A key finding from the knowledge fusion phase was the consensus-based ranking of predictor importance, which aligns closely with established clinical pathophysiology. The top five predictors identified by the Borda count “Radiological findings”, “Rhonchus”, “Fever”, “Prolonged expiration”, and “CRP” span multiple clinical domains and reflect a holistic diagnostic signature. The high ranking of “Radiological findings” and “CRP” is consistent with literature that identifies them as strong indicators of the parenchymal inflammation characteristic of pneumonia [9,85]. Conversely, the prominence of auscultatory findings like “Rhonchus” and “Prolonged expiration” as key predictors aligns with their clinical role as signs of the airway obstruction that defines acute bronchitis [85]. The ability of the DAPLEX consensus mechanism to identify and prioritize this clinically validated set of multi-domain predictors underscores its potential to mimic expert diagnostic reasoning.

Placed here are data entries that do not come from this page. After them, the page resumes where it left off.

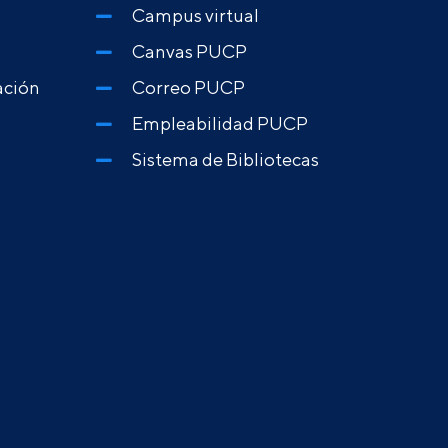
Campus virtual
Canvas PUCP
ación
Correo PUCP
Empleabilidad PUCP
Sistema de Bibliotecas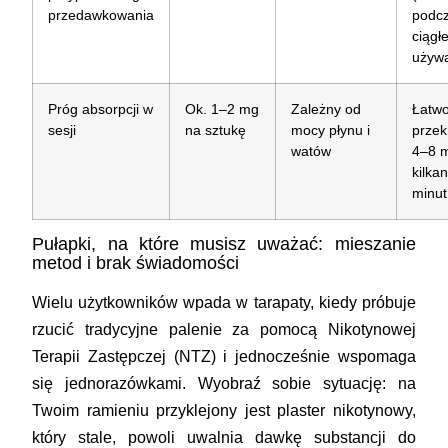
przedawkowania
podc
ciągł
używa
Próg absorpcji w
Ok. 1–2 mg
Zależny od
Łatw
sesji
na sztukę
mocy płynu i
przek
watów
4–8 
kilka
minut
Pułapki, na które musisz uważać: mieszanie
metod i brak świadomości
Wielu użytkowników wpada w tarapaty, kiedy próbuje
rzucić tradycyjne palenie za pomocą Nikotynowej
Terapii Zastępczej (NTZ) i jednocześnie wspomaga
się jednorazówkami. Wyobraź sobie sytuację: na
Twoim ramieniu przyklejony jest plaster nikotynowy,
który stale, powoli uwalnia dawkę substancji do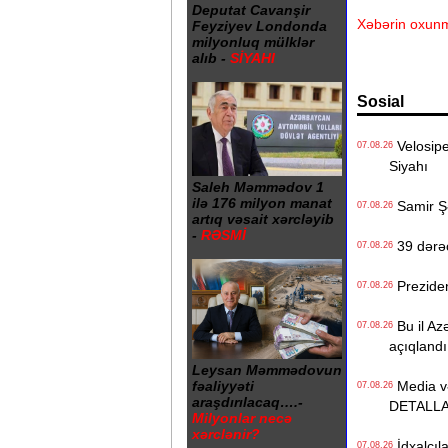
Deputat Cavanşir
Xəbərin oxunm
Feyziyev Londonda
milyonluq mülklər
alıb -
SİYAHI
Sosial
Velosiped
07.08.26
Siyahı
Saleh Məmmədov 1
ilə 176 milyon manat
Samir Şər
07.08.26
artıq vəsait xərcləyib
-
RƏSMİ
39 dərəc
07.08.26
Preziden
07.08.26
Bu il Azə
07.08.26
açıqlandı
Leysan Məmmədovun
Media və 
fəaliyyəti
07.08.26
araşdırılacaq….-
DETALL
Milyonlar necə
xərclənir?
İdxalçıla
07.08.26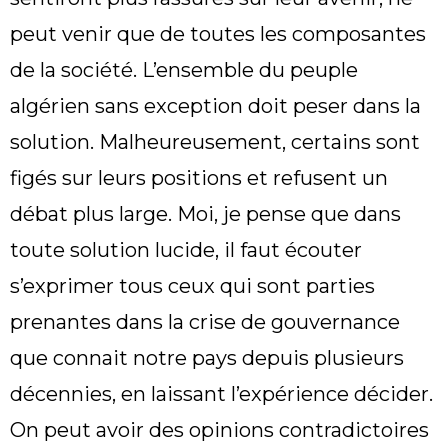
peut venir que de toutes les composantes
de la société. L’ensemble du peuple
algérien sans exception doit peser dans la
solution. Malheureusement, certains sont
figés sur leurs positions et refusent un
débat plus large. Moi, je pense que dans
toute solution lucide, il faut écouter
s’exprimer tous ceux qui sont parties
prenantes dans la crise de gouvernance
que connait notre pays depuis plusieurs
décennies, en laissant l’expérience décider.
On peut avoir des opinions contradictoires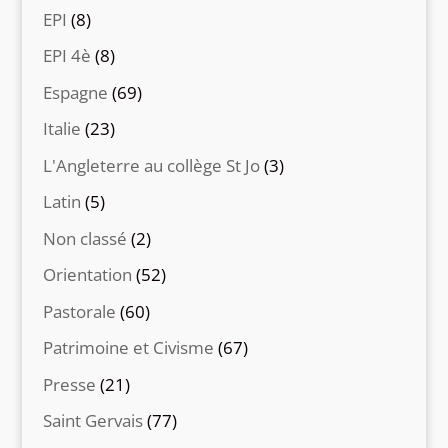
EPI
(8)
EPI 4è
(8)
Espagne
(69)
Italie
(23)
L'Angleterre au collège St Jo
(3)
Latin
(5)
Non classé
(2)
Orientation
(52)
Pastorale
(60)
Patrimoine et Civisme
(67)
Presse
(21)
Saint Gervais
(77)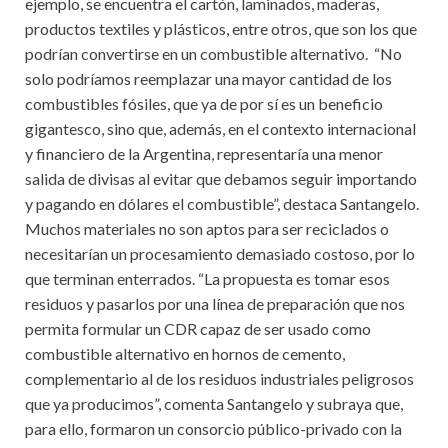
ejemplo, se encuentra el cartón, laminados, maderas,
productos textiles y plásticos, entre otros, que son los que
podrían convertirse en un combustible alternativo. “No
solo podríamos reemplazar una mayor cantidad de los
combustibles fósiles, que ya de por sí es un beneficio
gigantesco, sino que, además, en el contexto internacional
y financiero de la Argentina, representaría una menor
salida de divisas al evitar que debamos seguir importando
y pagando en dólares el combustible”, destaca Santangelo.
Muchos materiales no son aptos para ser reciclados o
necesitarían un procesamiento demasiado costoso, por lo
que terminan enterrados. “La propuesta es tomar esos
residuos y pasarlos por una línea de preparación que nos
permita formular un CDR capaz de ser usado como
combustible alternativo en hornos de cemento,
complementario al de los residuos industriales peligrosos
que ya producimos”, comenta Santangelo y subraya que,
para ello, formaron un consorcio público-privado con la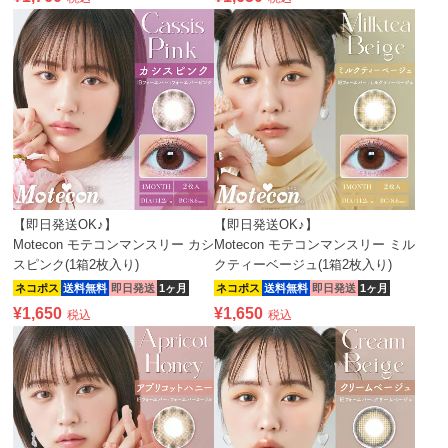
【即日発送OK♪】
【即日発送OK♪】
Motecon モテコンマンスリー カシ
Motecon モテコンマンスリー ミル
スピンク(1箱2枚入り)
クティーベージュ(1箱2枚入り)
ネコポス
送料無料
即日発送
1ヶ月
ネコポス
送料無料
即日発送
1ヶ月
¥
1,650
¥
1,650
税込
税込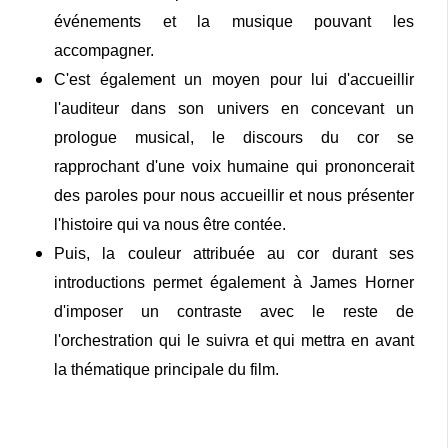
événements et la musique pouvant les
accompagner.
C'est également un moyen pour lui d'accueillir
l'auditeur dans son univers en concevant un
prologue musical, le discours du cor se
rapprochant d'une voix humaine qui prononcerait
des paroles pour nous accueillir et nous présenter
l'histoire qui va nous être contée.
Puis, la couleur attribuée au cor durant ses
introductions permet également à James Horner
d'imposer un contraste avec le reste de
l'orchestration qui le suivra et qui mettra en avant
la thématique principale du film.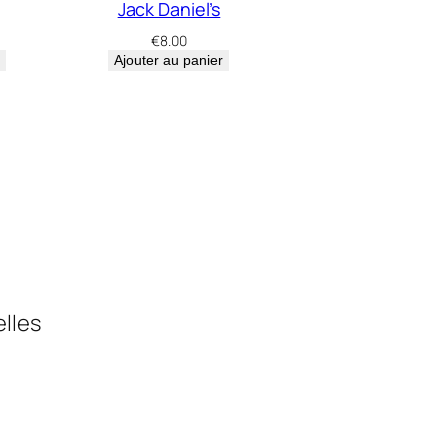
Jack Daniel’s
€
8.00
Ajouter au panier
elles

Despite its promising results, this study has several limitations that should be acknowledged. Methodologically, the DAPLEX framework was deliberately designed with modular flexibility, allowing it to adapt to heterogeneous data formats, preprocessing strategies, and ensemble fusion approaches. However, the present study evaluated this flexibility only within a retrospective, single-center, and binary diagnostic scenario. While this ensured high internal consistency from a standardized clinical workflow, it may limit the generalizability of the findings to other populations and healthcare systems. Moreover, the modular design was not tested under more complex settings such as multi-class diagnostic tasks or multimodal data integration (e.g., combining genomic or epidemiological information), which remain important directions for future work. Therefore, the highest priority for subsequent research is the prospective, multi-center validation of the DAPLEX framework to confirm its real-world clinical utility and to extend its evaluation to multi-class and multimodal diagnostic challenges. Finally, although the subgroup analysis indicated that DAPLEX maintained consistent performance across age and sex, the relatively small size of the test set limited the ability to draw more granular conclusions for other patient subgroups. Future studies on larger and more heterogeneous cohorts will be necessary to further validate the framework’s fairness and generalizability.

6. Conclusions

In conclusion, this study introduced and validated DAPLEX, a structured, complementarity-driven ensemble learning framework designed to address the diagnostic challenge of differentiating pediatric pneumonia from acute bronchitis. The results demonstrated that DAPLEX achieves both statistically significant and clinically meaningful improvements in diagnostic accuracy, calibration, and reliability compared to its constituent base learners. These gains are attributable to a systematic methodology that combines algorithmic diversity with a novel knowledge fusion strategy, integrating both prediction-level outputs and feature-level importance profiles. By offering a transparent, reproducible, and high-performing diagnostic pipeline, DAPLEX highlights the practical utility of multi-perspective modeling and reinforces the importance of structured ensemble approaches in complex clinical decision-making.